I envy the men whose wives accept their sexuality, and even participate, especially when the wives are bi, also. I can only imagine what it must be like being in such as safe and trusting relationship.
Yeah my wife is morphing into an insufferable bitch as well. Can’t speak to her about anything let alone have her empathise anything. Wtf. Probably has to do with her side interests.
 
Wow reading this thread made come to the realisation my marriage has been over for some time now.
 
I came out to my wife before my first gay encounter. That lead to about a month of wide ranging discussions. One day while we were having dinner she told me I should try gay sex. I later found out she wanted me to know if I was gay or bi. I soon found out I was bi. She was OK with that as long as i did not neglect her sexual needs. If anything I became more attentive to her needs.

After several encounters with men she told me she was excited by my homosexual activity. She never watched, but she always wanted to know what i did when I was with a guy. Then we usually had sex.
 
Only about women that have come on to her, which she rejects. I always ask for more details to see if she might open up about being more receptive, but no luck so far. She would freak if I brought up any male bi activity.
 
I told one girlfriend. She was bi, very sexually experienced, and very open about her bisexuality.

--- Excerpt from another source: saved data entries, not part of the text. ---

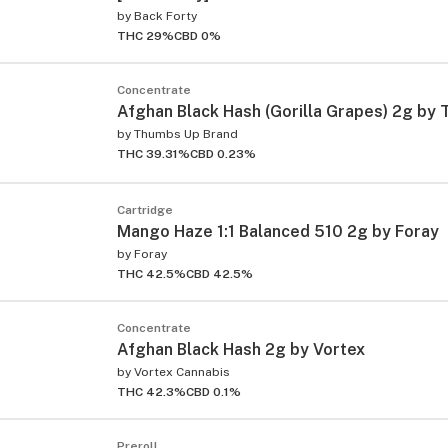
by
Back Forty
THC 29%
CBD 0%
Concentrate
Afghan Black Hash (Gorilla Grapes) 2g by
by
Thumbs Up Brand
THC 39.31%
CBD 0.23%
Cartridge
Mango Haze 1:1 Balanced 510 2g by Foray
by
Foray
THC 42.5%
CBD 42.5%
ied
Concentrate
Afghan Black Hash 2g by Vortex
by
Vortex Cannabis
THC 42.3%
CBD 0.1%
Preroll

I was not very experienced or open about it, so I mentioned it kind of timidly. I think I said something like "I guess I'm a little bi--I mean, I enjoy my own (pointed to my cock,) why wouldn't I enjoy another guy's?" I figured it would be better to introduce the subject that way, rather than with the truth: "I'd love to give about 5 blowjobs a day, every day!"

Given her experience and desires, that was pretty low on her list of shocking things to hear.
 
I once suggested pegging to my wife. She got very upset, said I didn't love her and talked about divorce. I didn't mention it again.
 
Just recently started dating a new woman. By the third date, we were talking about past sexual experiences. I mentioned that in a previous lifestyle (much younger) I had taken a number of husbands at the request of their wives (both fucking and getting head). Her only question? Do you prefer men or women? The question actually shocked me a bit, as I was sitting with her and semi-flirting with the cute bartender, and not up the street at the local gay bar.